Je ne remets pas en cause la culpabilité de ce coureur et je ne veux pas tomber dans la parano mais je trouve surprenant que quelques minutes après l’annonce du contrôle, Tout le Sport consacre un reportage à l’affaire. J’ai l’impression que le dopage technologique est devenu un fonds de commerce pour France Télévisions. C’est un moyen de faire parler et de faire de l’audience et ça alimente les polémiques stériles à chaque vidéo d’un coureur en roue libre.
De plus, si le dopage technologique a pu exister chez les professionnels, j’ai du mal à imaginer un coureur prenant ce risque aujourd’hui, un produit dopant sera toujours beaucoup plus difficile à trouver qu’un moteur, aussi petit soit-il. En cas de doute suite à l’usage d’une tablette ou d’une caméra thermique, il suffit de désosser le vélo pour trouver le moteur.Les chances d’échapper aux mailles du filet sont quand mêmes maigres…

SaganAfrica
SaganAfrica

Pourquoi un produit serait-il plus facile à cacher ? Selon quels critères ?
L’inverse se défend très bien en tout cas.

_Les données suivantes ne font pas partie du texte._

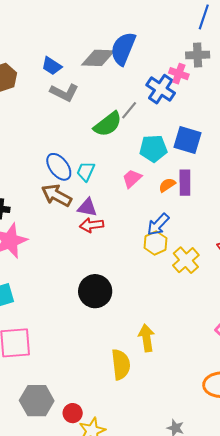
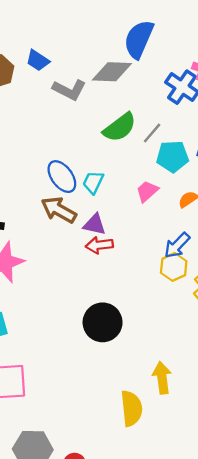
gray diamond: (98, 58) -> (112, 72), moved
blue trapezoid: (52, 66) -> (38, 61), moved
gray line: (129, 110) -> (152, 133), moved

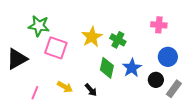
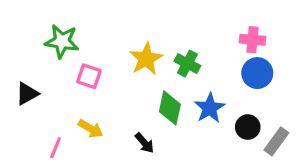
pink square: (56, 48) -> (89, 76), size x0.7
blue circle: (168, 57) -> (257, 73), moved
black triangle: (17, 59) -> (27, 94), size x0.7
yellow arrow: (65, 87) -> (91, 129), moved

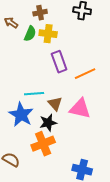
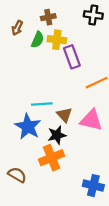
brown arrow: (11, 23) -> (17, 28), turned -96
purple rectangle: (59, 62) -> (72, 57), moved

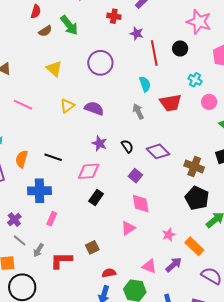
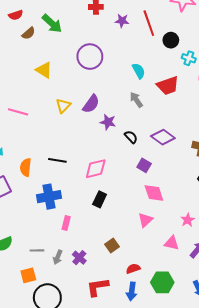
red semicircle: (36, 12) -> (16, 15), turned 64
black circle: (180, 48) -> (171, 40), moved
red line: (154, 53) -> (149, 23), moved
purple semicircle: (94, 108) -> (91, 104), turned 114
purple star: (99, 143) -> (108, 122), moved
black rectangle: (96, 197) -> (100, 199), moved
purple cross: (14, 220) -> (79, 258), moved
gray line: (20, 240) -> (37, 250), turned -32
red L-shape: (61, 260) -> (98, 287), moved
pink triangle: (149, 266) -> (172, 243), moved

Les tablettes ne marchent pas du tout ! Il faudrait y passer des plombes pour chaque vélo pour être efficace. La caméra thermique ne marche que sur des sources de chaleur donc moteur a l’arrêt. Forcement il vont pas allumer le moteur pendant les contrôles. Et en course c’est pas fiable, pas précis…

Il faut faire passer les vélo dans des cabines de scan, comme des valises a l’aéroport…
Simple, rapide, et plus si cher aujourd’hui.

Flo
Flo

Parce qu’un vélo peut-être démonté, analysé sous toutes ses coutures et parce qu’un organisme présente une complexité un poil supérieur. Il existera toujours des produits qu’on ne peut pas détecter, qui ne laissent quasiment pas de traces ou qu’on ne pense même pas à chercher. A mon sens, on peut éradiquer le dopage technologique en remédiant facilement aux quelques failles dans les contrôles( vous proposez d’ailleurs une solution qui me semblerait efficace ) mais on ne pourra jamais dire que le combat contre le dopage « classique » est gagné.

SaganAfrica
SaganAfrica

En effet, Je n’avais pas vu cela comme ça.
Quand à démonter les vélos pièces par pièces, j’espère qu’on en arrivera jamais là. Quelle horreur de suspicion. Quel enfer à organiser etc…
C’est la mentalité globale qu’il faut changer, les tentatives de triches existeront toujours je pense et c’est pas grave. Tant que l’ensemble est serieux et honnête.